# Near a settlement then she filed!



## Sincererlytrying (Oct 31, 2012)

Has this happened to anybody else?

Brief Background:

14 months of hell. 

8 months of attorneys negotiating a dissolution. 

Separated 6 months after I bought a house in the same school area. The kids can walk between us and to school.

I've been making sure bills are paid and refilling her bank account. In the last month she finally transferred the utilities to her name and started paying the mortgage herself with money I put in the checking account.

We agreed upon a property settlement, splitting of retirement accounts, shared parenting plan and holiday schedule, and child support.

1.5 months ago she, through her attorney increased her spousal support request by $500, then by another $1000 2 weeks later, and now filed for divorce without answering my last offer, which was somewhere in the middle (still $800 more than what we discussed at the end of summer).

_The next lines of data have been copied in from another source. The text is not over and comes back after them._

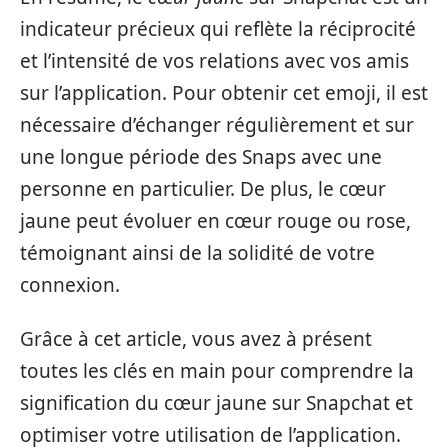
indicateur précieux qui reflète la réciprocité
et l’intensité de vos relations avec vos amis
sur l’application. Pour obtenir cet emoji, il est
nécessaire d’échanger régulièrement et sur
une longue période des Snaps avec une
personne en particulier. De plus, le cœur
jaune peut évoluer en cœur rouge ou rose,
témoignant ainsi de la solidité de votre
connexion.
Grâce à cet article, vous avez à présent
toutes les clés en main pour comprendre la
signification du cœur jaune sur Snapchat et
optimiser votre utilisation de l’application.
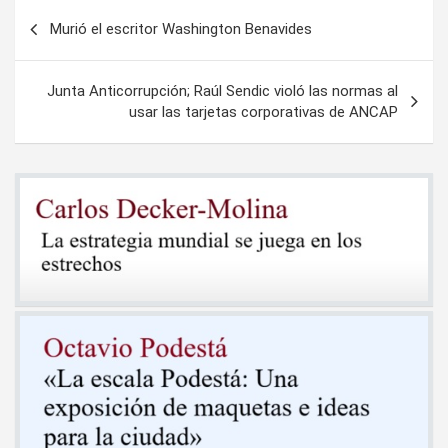
Navegación
Murió el escritor Washington Benavides
de
entradas
Junta Anticorrupción; Raúl Sendic violó las normas al
usar las tarjetas corporativas de ANCAP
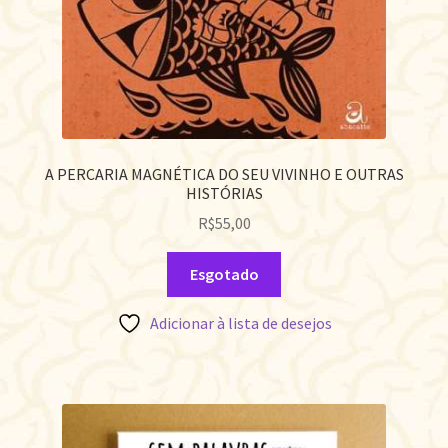
A PERCARIA MAGNÉTICA DO SEU VIVINHO E OUTRAS
HISTÓRIAS
R$
55,00
Esgotado
Adicionar à lista de desejos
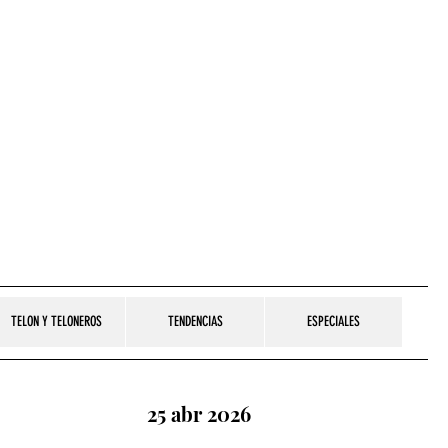
TELON Y TELONEROS
TENDENCIAS
ESPECIALES
25 abr 2026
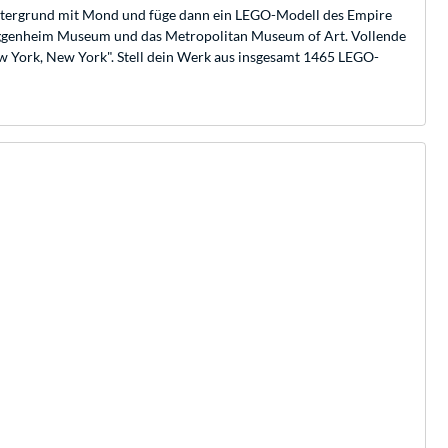
Hintergrund mit Mond und füge dann ein LEGO-Modell des Empire
s Guggenheim Museum und das Metropolitan Museum of Art. Vollende
w York, New York". Stell dein Werk aus insgesamt 1465 LEGO-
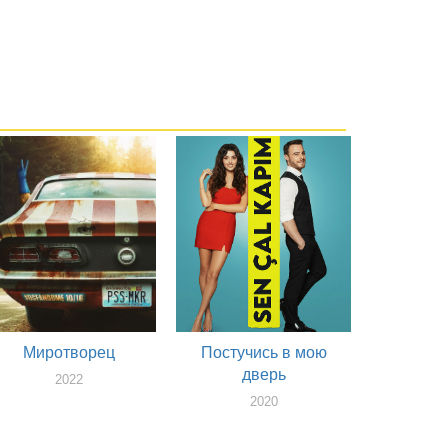
Миротворец
Постучись в мою
дверь
2022
2020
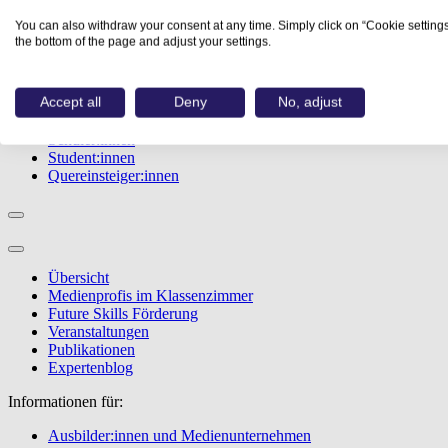
Studiengänge
You can also withdraw your consent at any time. Simply click on “Cookie settings
Events
the bottom of the page and adjust your settings.
Berufstest
Bewerbungstipps
Accept all
Deny
No, adjust
Informationen für:
Schüler:innen
Student:innen
Quereinsteiger:innen
Übersicht
Medienprofis im Klassenzimmer
Future Skills Förderung
Veranstaltungen
Publikationen
Expertenblog
Informationen für:
Ausbilder:innen und Medienunternehmen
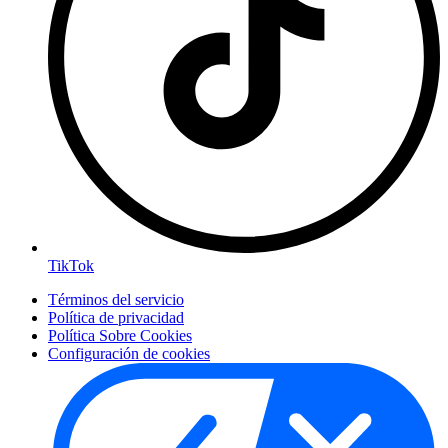
TikTok
Términos del servicio
Política de privacidad
Política Sobre Cookies
Configuración de cookies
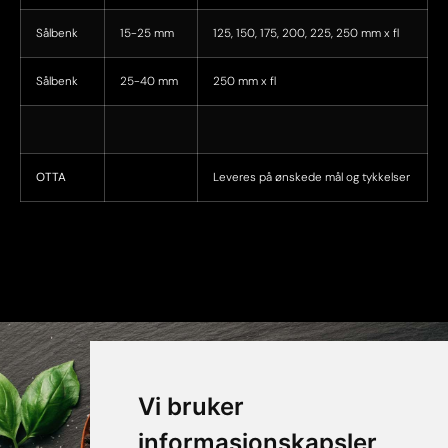
Sålbenk
15-25 mm
125, 150, 175, 200, 225, 250 mm x fl
Sålbenk
25-40 mm
250 mm x fl
OTTA
Leveres på ønskede mål og tykkelser
Vi bruker
informasjonskapsler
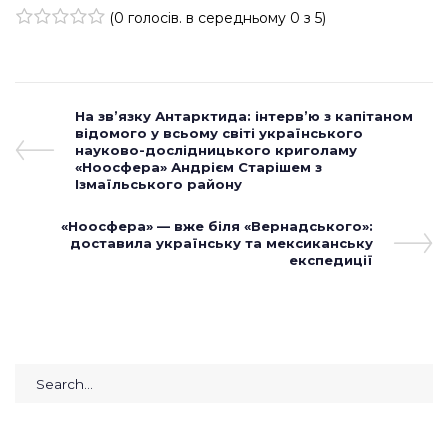
(
0 голосів
. в середньому
0
з 5)
1
2
3
4
5
Навігація
Previous
На зв’язку Антарктида: інтерв’ю з капітаном
Post
відомого у всьому світі українського
записів
науково-дослідницького криголаму
«Ноосфера» Андрієм Старішем з
Ізмаїльського району
Next
«Ноосфера» — вже біля «Вернадського»:
Post
доставила українську та мексиканську
експедиції
Search
for:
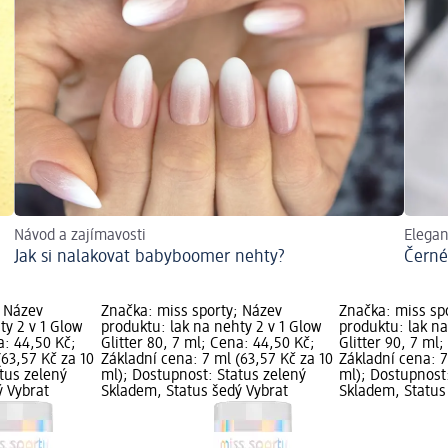
Návod a zajímavosti
Elegan
Jak si nalakovat babyboomer nehty?
Černé
; Název
Značka: miss sporty; Název
Značka: miss sp
ty 2 v 1 Glow
produktu: lak na nehty 2 v 1 Glow
produktu: lak na
a: 44,50 Kč;
Glitter 80, 7 ml; Cena: 44,50 Kč;
Glitter 90, 7 ml
(63,57 Kč za 10
Základní cena: 7 ml (63,57 Kč za 10
Základní cena: 7
tus zelený
ml); Dostupnost: Status zelený
ml); Dostupnost
ý Vybrat
Skladem, Status šedý Vybrat
Skladem, Status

Of course, the divorce paperwork requests full custody after we've spent 6 months at 50/50.

I actually think she doesn't want to settle anything and argue forever. Are these some kind of crazy tactics by her attorneys?

I already read "Splitting."


----------



## LdyVenus (Dec 1, 2012)

Yes, yes she does.... Divorce makes people crazy. She probably got "advice" from someone, or maybe she is punishing you.


----------